The findings have state officials looking for new and creative means of reinforcing the ban, but advocates say they're at a loss for ideas in light of recently passed state laws that limit the scope of potential rules.

According to state scientists, wood smoke accounts for more than 16 percent of the particulate matter in Utah's air on the average winter day.

The percentage of particulate matter coming from wood during inversions, when pollutants are prone to accumulate beneath the Wasatch Front's temperature layers, can drop to as little as 6 percent because of the increased amounts of secondary PM2.5 — small particulates that form when other chemicals interact, as opposed to particulate released directly into the air.

But scientists found that the total amount of wood smoke in the air remains about the same.

"We know some people may not be complying with the ban," said Nancy Daher, an environmental scientist with the Division of Air Quality (DAQ). But it's unclear just how widespread the problem is.

DAQ Director Bryce Bird said that when state officials launched episodic wood-burning bans, they did so assuming that 70 percent to 80 percent of Utahns would comply.

But the fact that the amount of wood smoke in the air remains unchanged when the ban is in place does not necessarily imply everyone is breaking the rules, Bird said.

For example, he said, most Utahns may be complying, but current exemptions to the rule could be producing more pollution than previously thought. So perhaps cooking with solid fuels — which is currently allowed even when a prohibition is in place — emits more pollutants than previously thought, said Bird.

Or, he conceded, it could be a compliance problem.

Regardless of the cause, Bird said, the state agency "hasn't come up with a solution yet."

Air quality advocates have long argued the DAQ needs more staff and money to enforce the ban. But that's not the issue, Bird said.

DAQ has compliance officers able to patrol for illicit wood burning, but Bird said for all the time they spent patrolling, they caught few offenders. The division now relies primarily on community complaints and health departments to catch violators, but still issues few citations.

This past winter, 12 residents were cited for violating a mandatory burn ban — one in Salt Lake County, two in Davis County, three in Cache County, and six in Utah County.

Daher noted that wood smoke data from monitoring in north Provo suggested that area has the lowest compliance rate of all the counties to which the ban applies — counties declared to be nonattainment areas that violate the U.S. Environmental Protection Agency's standards for PM2.5.

Bird said the DAQ has focused on education in hopes of boosting compliance.

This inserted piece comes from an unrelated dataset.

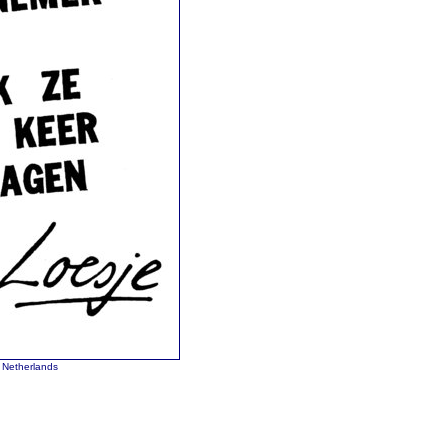
 Netherlands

Few people, he said, repeat the offense once they're caught and informed of the ban.

If the state wanted to go further, Bird said, it might consider raising the penalties associated with violations, which start at $25. But outside of new enforcement steps on the current ban, state regulators have few options for curbing wood smoke.

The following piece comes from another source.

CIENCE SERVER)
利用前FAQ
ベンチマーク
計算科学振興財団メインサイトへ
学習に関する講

A state law passed in 2015 prohibits regulators from enacting a broader seasonal bans on wood burning. That law was proposed after Gov. Gary Herbert suggested Utah legislators ban wood burning in seven counties during the winter. And a statute from this year's legislative session bars regulators from adopting rules related to solid fuels burned to cook food.

With those options off the table, air quality activists say they're at a loss about what to do.

"I don't really know where we can go from here," said Ashley Miller, program director for Breathe Utah. "I think they really need to look at it again ... but I know it would be kind of hopeless to try to bring another bill next session to try to undo what has already been done."

The state Air Quality Board, which had asked Herbert to veto the more recent cooking bill, hopes the governor and the bill's sponsors will keep a promise to rework the law in light of unintended consequences.

"If we have data that shows significant contributions, we have the opportunity to go back in," said Stephen Sands, the Air Quality Board's chairman.

Before he signed the bill, Herbert said that there would "be some additional work with the sponsor and others involved, the private sector as well as the Air Quality Board, to get to the right place and make sure our air quality needs are being accommodated."

A Herbert spokesman said there has been no additional discussion since the bill was signed, but that talks are expected to take place over the summer.

Traeger Grills, a Salt Lake City manufacturer of wood-fired grills that lobbied heavily for the measure during the 2017 Utah Legislature, said it has so far not been involved in any attempts to amend the law.

"We support the direction determined by the governor and the bill's sponsor," Jeremy Andrus, CEO of Traeger Grills, said in a statement. "We also support the position that every Utahn should have the decision regarding how and when they feed their families."

Meanwhile, Bird said the DAQ is working with Idaho officials to create a wood stove exchange in the Cache Valley. Residents could receive a cleaner natural gas stove if they surrendered a wood-burning appliance. Residents who don't have access to natural gas might receive a propane appliance or a new, cleaner-burning wood stove.

"Even an EPA-certified stove is still much more polluting," Bird said, "so the focus has been on the fuel change."

If the Cache Valley exchange is successful, Bird said he might seek funding to create a statewide program.